Polêmica
Muito mais do que uma peça
Escolha de aluna do CAVG de usar turbante em vez de chapéu para as fotos de formatura gera discussão
Divulgação -
Um ato silencioso e simbólico, que não agride ninguém, vem sendo questionado. Estudante do Campus Visconde da Graça (CAVG), do Instituto Federal Sul-rio-grandense (IFSul), Andressa Souza resiste à pressão feita para que modifique as próprias fotografias de formatura. Negra, a jovem de 22 anos optou trocar o chapéu e combinar a toga com um turbante. A peça - símbolo de luta entre as mulheres negras - não causou desconforto durante a sessão de fotos. Um dia depois, porém, ela foi informada por telefone de que "deveria fazer novas fotos, sem turbante". O impasse chegou à direção-geral do campus.
A ligação estragou seu dia. Do outro lado da linha, um funcionário da empresa produtora da formatura lhe deu a notícia. "Não consegui nem dormir de noite. Peguei no sono quase 6h da manhã", desabafa. Magoada, ela não entende o que teria motivado a atitude: "O pessoal da produtora me disse que pessoas da minha turma entraram em contato, solicitando novas fotos minhas, mas ninguém falou comigo antes". Então, o segundo golpe: ao perguntar no grupo da turma, no WhatsApp, o que houve, teria sido respondido a ela que "usar o chapéu seria uma norma da instituição" - o que, segundo o diretor-geral do CAVG, Álvaro Nebel, não é verdade. Não há regramento contrário ao uso de turbantes, ou demais formas de expressão cultural, para fotos de formatura.

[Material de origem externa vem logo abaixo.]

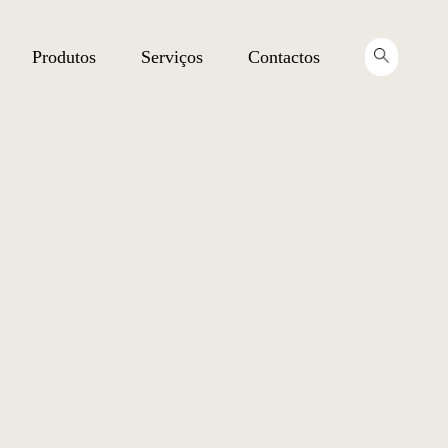
Produtos
Serviços
Contactos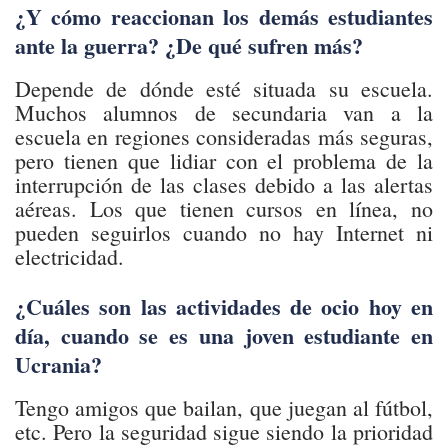
¿Y cómo reaccionan los demás estudiantes
ante la guerra? ¿De qué sufren más?
Depende de dónde esté situada su escuela.
Muchos alumnos de secundaria van a la
escuela en regiones consideradas más seguras,
pero tienen que lidiar con el problema de la
interrupción de las clases debido a las alertas
aéreas. Los que tienen cursos en línea, no
pueden seguirlos cuando no hay Internet ni
electricidad.
¿Cuáles son las actividades de ocio hoy en
día, cuando se es una joven estudiante en
Ucrania?
Tengo amigos que bailan, que juegan al fútbol,
etc. Pero la seguridad sigue siendo la prioridad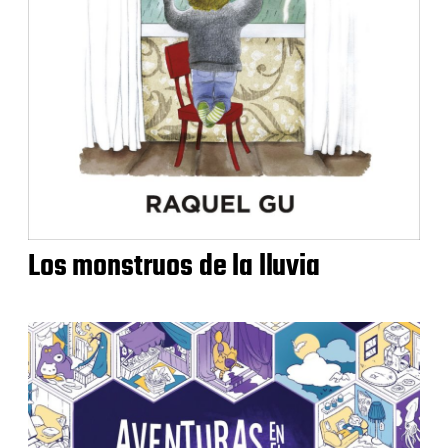
Los monstruos de la lluvia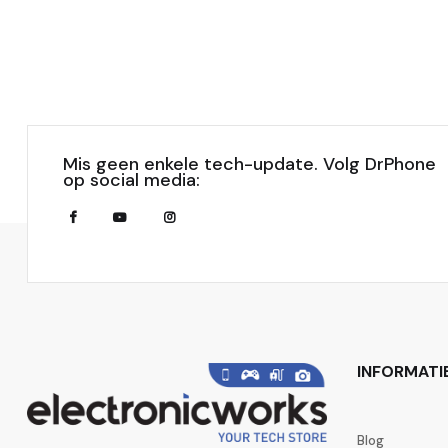
Mis geen enkele tech-update. Volg DrPhone
op social media:
INFORMATI
Blog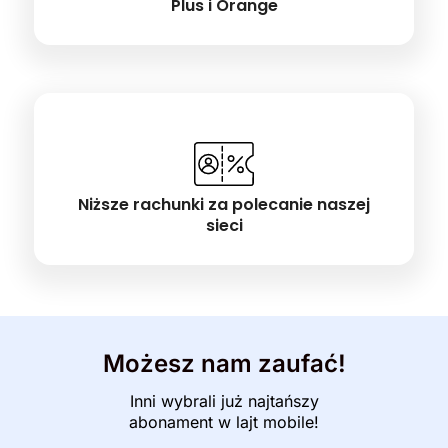
Plus i Orange
Niższe rachunki za polecanie naszej
sieci
Możesz nam zaufać!
Inni wybrali już najtańszy
abonament w lajt mobile!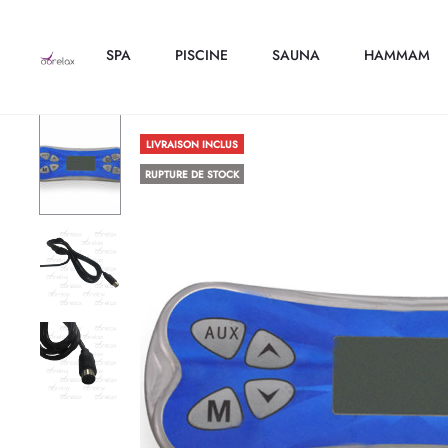
SPA
PISCINE
SAUNA
HAMMAM
LIVRAISON INCLUS
RUPTURE DE STOCK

Apesar de sentir-se coagida entre os menos de 15 colegas que colarão grau com ela, no tecnólogo em Gestão de Cooperativas, Andressa continua firme: "Não vou fazer fotos novas. Usei o turbante pensando no agora e nas gerações futuras, pensando que outros alunos negros vão me ver, se identificar e pensar: 'Eu também consigo!'". O diretor-geral da instituição assegura que a aluna não passará por outra sessão. Nebel frisa que o CAVG é contra qualquer ação excludente: "É uma questão muito forte a da Andressa, que mexeu conosco. Mas ela com certeza vai ter a foto de turbante. O caso precisa ser apurado e esclarecido". Ele afirma que irá se reunir com os docentes do tecnólogo para avaliar o entrave que, segundo ele, é "com certeza absoluta" um ato discriminatório.
Quem também resistiu
A militante do Movimento Social Negro e Movimento de Mulheres, Winnie Bueno, 28 anos, escolheu um turbante azul para suas fotos de formatura em Direito pela Universidade Federal de Pelotas (UFPel), em 2015. Única formanda negra, ela relata não ter sofrido constrangimentos em virtude do turbante, entretanto, precisou brigar para que fosse modificado o local das fotos para quadro e convite, que seriam feitas em uma das charqueadas: "Por todo o simbolismo negativo daquele lugar entre a comunidade negra, pois os negros eram escravizados lá. Então, tive que insistir bastante e acabaram escolhendo outro lugar".
Winnie salienta que o turbante representa a conexão com a ancestralidade negra e não pode ser resumido como simples artigo. Ela entende a atitude contra Andressa como mais uma demonstração da necessidade de a sociedade e a academia ampliarem conhecimentos: "Usar o turbante é uma forma de carregar uma mensagem de memória, de resistência. Os códigos sociais são brancos e os padrões cerimonialistas eurocêntricos, mas ninguém questiona isso. É importante que os negros levem essa pluralidade de tradições para a academia, assim como seria digno um aluno indígena usar um cocar", pontua. A formatura de Andressa está agendada para 10 de dezembro, e a estudante antecipa: o turbante também estará na colação de grau.